- _Activity_: Copy out each line of the data that holds the word "Domains".

[[ The records, beginning ]]

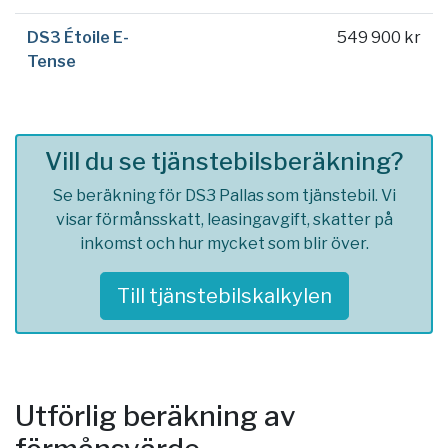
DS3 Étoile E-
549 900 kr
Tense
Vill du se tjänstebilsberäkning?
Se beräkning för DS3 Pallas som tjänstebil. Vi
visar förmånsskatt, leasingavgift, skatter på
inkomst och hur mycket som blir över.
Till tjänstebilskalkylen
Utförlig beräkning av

[[ The records, end ]]
[[ The records, beginning ]]

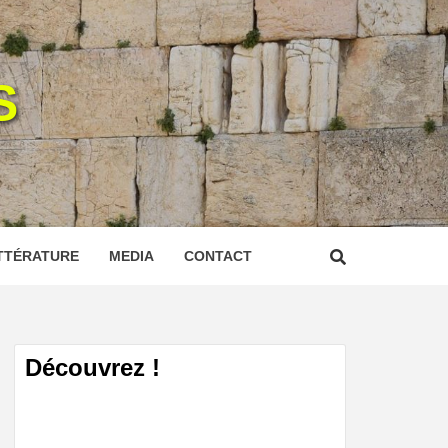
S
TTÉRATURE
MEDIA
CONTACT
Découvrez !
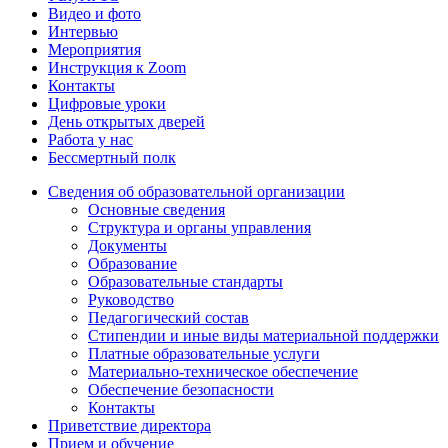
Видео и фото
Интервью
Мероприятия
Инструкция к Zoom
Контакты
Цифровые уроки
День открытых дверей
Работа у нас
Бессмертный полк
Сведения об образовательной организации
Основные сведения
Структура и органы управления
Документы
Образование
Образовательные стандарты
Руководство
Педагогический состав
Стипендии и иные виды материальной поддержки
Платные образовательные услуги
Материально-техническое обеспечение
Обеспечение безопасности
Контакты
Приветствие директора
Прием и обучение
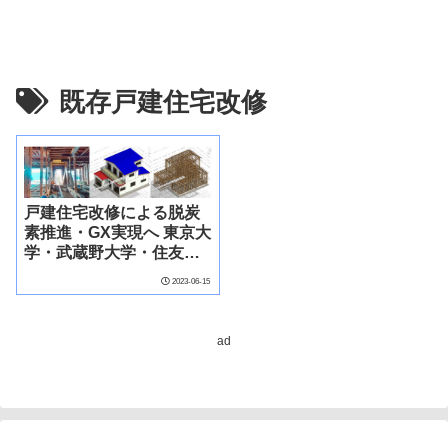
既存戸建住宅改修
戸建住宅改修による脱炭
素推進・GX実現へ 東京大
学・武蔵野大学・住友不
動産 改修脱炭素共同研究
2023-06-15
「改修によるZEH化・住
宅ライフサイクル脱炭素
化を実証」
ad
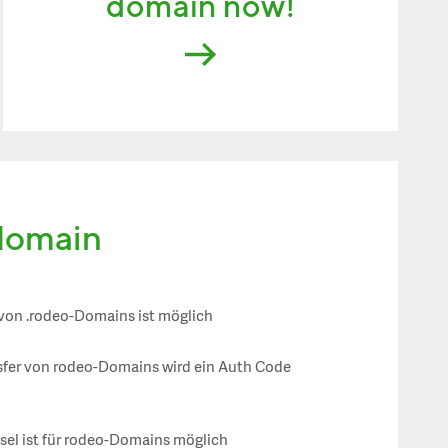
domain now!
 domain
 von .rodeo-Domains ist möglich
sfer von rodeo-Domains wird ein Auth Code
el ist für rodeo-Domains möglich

[[ The records, end ]]
[[ The records, beginning ]]

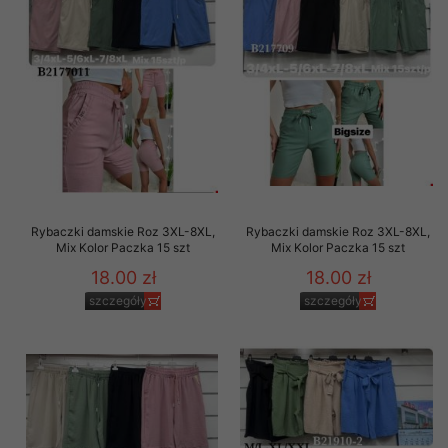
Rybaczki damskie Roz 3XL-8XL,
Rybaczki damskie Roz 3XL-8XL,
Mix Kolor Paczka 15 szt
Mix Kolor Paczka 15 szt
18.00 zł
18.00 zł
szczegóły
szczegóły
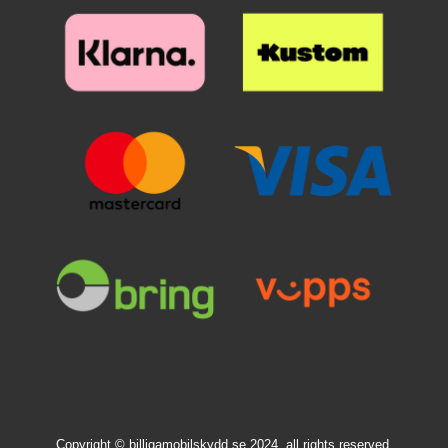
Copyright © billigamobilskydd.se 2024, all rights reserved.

[[ The records, end ]]

- _Answer to this task_:
 von .rodeo-Domains ist möglich
sfer von rodeo-Domains wird ein Auth Code
el ist für rodeo-Domains möglich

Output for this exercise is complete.